Stored items
++++++++++++++++++++
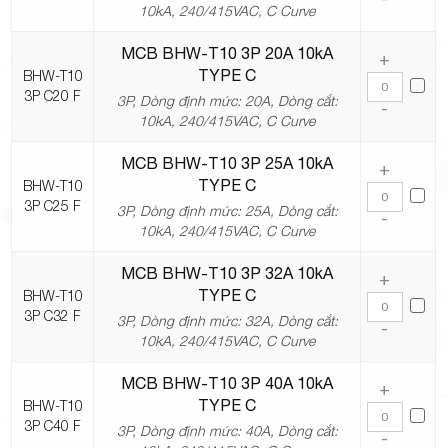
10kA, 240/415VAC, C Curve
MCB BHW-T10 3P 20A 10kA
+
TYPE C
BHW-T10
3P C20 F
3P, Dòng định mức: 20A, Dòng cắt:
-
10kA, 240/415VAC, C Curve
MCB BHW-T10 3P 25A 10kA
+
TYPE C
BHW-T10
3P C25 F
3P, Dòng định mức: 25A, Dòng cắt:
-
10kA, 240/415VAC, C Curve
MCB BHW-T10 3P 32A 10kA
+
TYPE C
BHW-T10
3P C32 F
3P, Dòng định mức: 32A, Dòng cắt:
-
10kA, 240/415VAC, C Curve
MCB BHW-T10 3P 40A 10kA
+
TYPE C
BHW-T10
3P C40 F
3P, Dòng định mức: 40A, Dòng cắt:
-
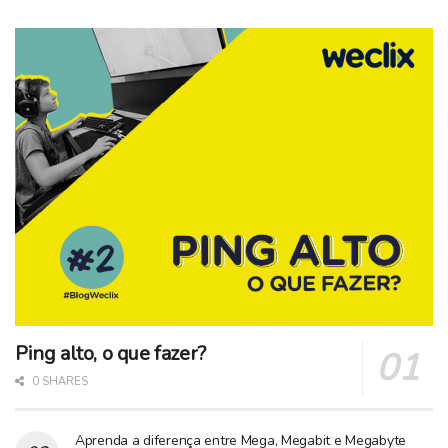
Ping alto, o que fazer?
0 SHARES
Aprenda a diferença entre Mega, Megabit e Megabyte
++++++++++++++++++++
▶ [ABOUT THIS EXERCISE]: Using the records, find the number of lines in which the string "định" occurs. Reply with that number alone.

▶ [RESPONSE TO THE EXERCISE]: 4